Before this repo came out, I developed my own instruction set, so I’ll also go over some of the things I discovered in the process.
First, keep it short. Our goal is to reduce context, not add more to it. So, try and keep your file limited. Mine is just under 100 lines. I don’t know if that’s too much, but it’s been working out for me.
At the end of my file, I added the following instructions:
```
## Communication Style
- Start every answer with "Hey Jack" and end with "Cheers Jack!"
- End every answer with a properly formatted haiku or limerick:
- **Haiku**: 5 syllables, 7 syllables, 5 syllables (each on separate line)
- **Limerick**: 5 lines with AABBA rhyme scheme
```
As an engineer, I like to test that my code is working. This was the most effective way to constantly test that the copilot instructions are getting read and the context hasn’t gotten overloaded in the current working conversation. If I don’t see “Hey Jack” at the beginning and “Cheers Jack” at the end, I know it’s time to start a new conversation. Similarly, if the haiku it generates becomes the words “five syllables, seven syllables, five syllables” instead of an actual haiku, it’s time to clean things up and create a new session.
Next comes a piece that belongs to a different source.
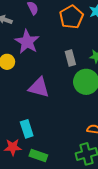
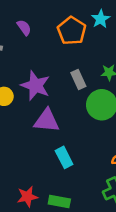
purple star: (27, 42) -> (35, 86), moved
cyan rectangle: (27, 129) -> (64, 157), moved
An added bonus is that these poems bring a smile to my face.
As for the rest of the file, I have sifted through many of the best practices and advice I’ve collected over the years and consolidated them into one copilot instructions file focused on addressing the worst issues I’ve encountered from AI-generated code.
AI tools can destroy your codebase if you’re not careful, and in the process they can turn you into a bumbling idiot if you rely on them too heavily. But if you are thoughtful about how you use them, they can supercharge your productivity on most days, and you can grow significantly in your understanding as well.